EXERCISE:
Reproduce, exactly and in full, only the lines below from the one containing "WENST U MEER INFO?" through the one containing "10 producten".

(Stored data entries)
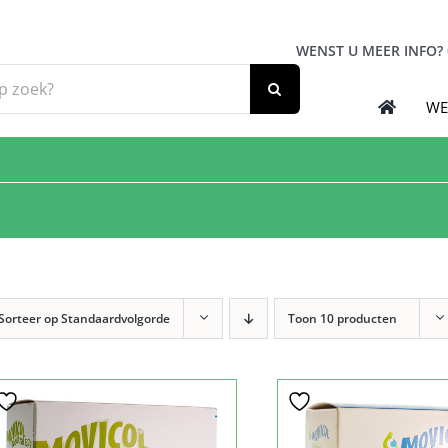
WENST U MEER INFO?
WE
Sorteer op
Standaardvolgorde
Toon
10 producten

---

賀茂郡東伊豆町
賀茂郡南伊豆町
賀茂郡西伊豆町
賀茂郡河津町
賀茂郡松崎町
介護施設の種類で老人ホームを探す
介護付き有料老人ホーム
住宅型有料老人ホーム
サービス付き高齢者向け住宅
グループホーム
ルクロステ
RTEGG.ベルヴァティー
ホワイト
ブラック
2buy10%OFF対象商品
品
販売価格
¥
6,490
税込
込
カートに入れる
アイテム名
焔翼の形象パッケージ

---

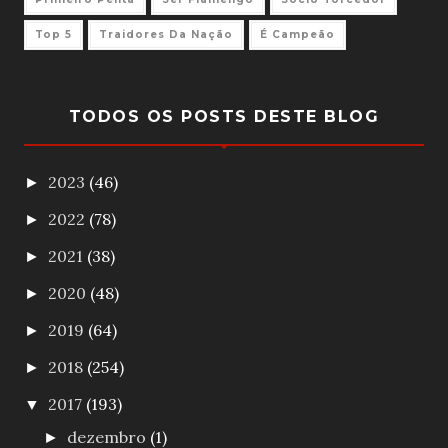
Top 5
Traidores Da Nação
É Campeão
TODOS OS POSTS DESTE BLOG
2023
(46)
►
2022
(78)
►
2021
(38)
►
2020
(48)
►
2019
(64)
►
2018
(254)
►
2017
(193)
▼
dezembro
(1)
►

YOUR RESPONSE:
WENST U MEER INFO?
WE
Sorteer op
Standaardvolgorde
Toon
10 producten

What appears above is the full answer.